Céline: Is that true?
Jesse: I don't know... I always liked the story, though.
Céline: Yeah, that's a great story. But you have to think that Notre Dame will be gone one day. There used to be another church or cathedral at the same...right there.
Jesse: What, right in the same spot?
Céline: Yeah. Yeah, this is great, I've never done this!
Jesse: Yeah.
Céline: I forget about how beautiful Paris is.
Jesse: It's not so bad being a tourist, you know.
Céline: Thank you for getting me on the boat.
Jesse: Well, you're welcome. You know, I think that book that I wrote, in a way, was like building something. So that I wouldn't forget the details of the time that we spent together. You know like, just as a reminder that...that once we really did meet, you know, that this was real. This happened.
Céline: I’m happy you’re saying that because...I mean, I always feel like a freak because I'm never able to move on like (snaps her fingers) this! You know? People just have an affair or even...entire relationships...they break up and they forget! They move on like they would have changed brand of cereals! I feel I was never able to forget anyone I've been with. Because each person have...their own specific qualities. You can never replace anyone. What is lost is lost.  Each relationship when it ends really damages me; I never fully recover. That's why I'm very careful with getting involved because...it hurts too much! Even getting laid - I actually don't do that. I will miss of the person the most mundane things. Like I'm obsessed with little things.  Maybe I'm crazy, but...when I was a little girl, my mom told me that I was always late to school. One day she followed me to see why. I was looking at chestnuts falling from the trees rolling on the sidewalk or...ants crossing the road...the way a leaf casts a shadow on a tree trunk...little things. I think it's the same with people. I see in them little details so specific to each of them that move me and that I miss, and...will always miss. You can never replace anyone, because everyone is made of such beautiful specific details.
(Smiling directly at Jesse.) Like I remember the way your beard has a little bit of red in it. And how the sun was making it glow that...that morning, right before you left. I remember that and...I missed it! I'm really crazy, right?
Jesse: Alright, now I know for sure. You wanna know why I wrote that stupid book?
Céline: Why?
Jesse: So that you might come to a reading in Paris, and I could walk up to you and ask, "Where the fuck were you?"
Céline: (Sits down close to him.) No, you think I'd be here today?

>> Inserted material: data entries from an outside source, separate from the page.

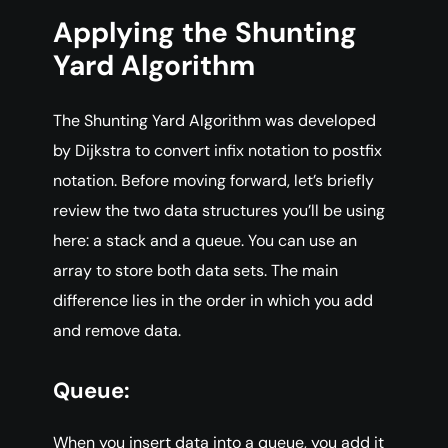
Applying the Shunting
Yard Algorithm
The Shunting Yard Algorithm was developed
by Dijkstra to convert infix notation to postfix
notation. Before moving forward, let’s briefly
review the two data structures you’ll be using
here: a stack and a queue. You can use an
array to store both data sets. The main
difference lies in the order in which you add
and remove data.
Queue:
When you insert data into a queue, you add it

Jesse: I'm serious, I think I...I wrote it in a way to try to find you.
Céline: OK, that's... I know that's not true, but that's sweet of you to say it.
Jesse: I think it is true. What do you think the chances were of us ever meeting again?
Céline: After that December I'd say almost zero. If we're not real anyway, right? We're just...characters in that old lady's dream. She's on her death bed fantasizing about her youth...so of course we have to meet again!
Jesse: Oh, God! (Sighs loudly as he walks to the side of the boat, and looks back at her.) Why weren't you there in Vienna?
Céline: (Hesitantly.) I told you why!
Jesse: Well, I know why, I just (pounds his fist into his hand twice) I wish you would've been! Our lives might have been so much different!
Céline: You think so?
Jesse: I actually do...
Céline: Maybe not, maybe we would have hated each other, eventually.
Jesse: Oh, what, like we hate each other now?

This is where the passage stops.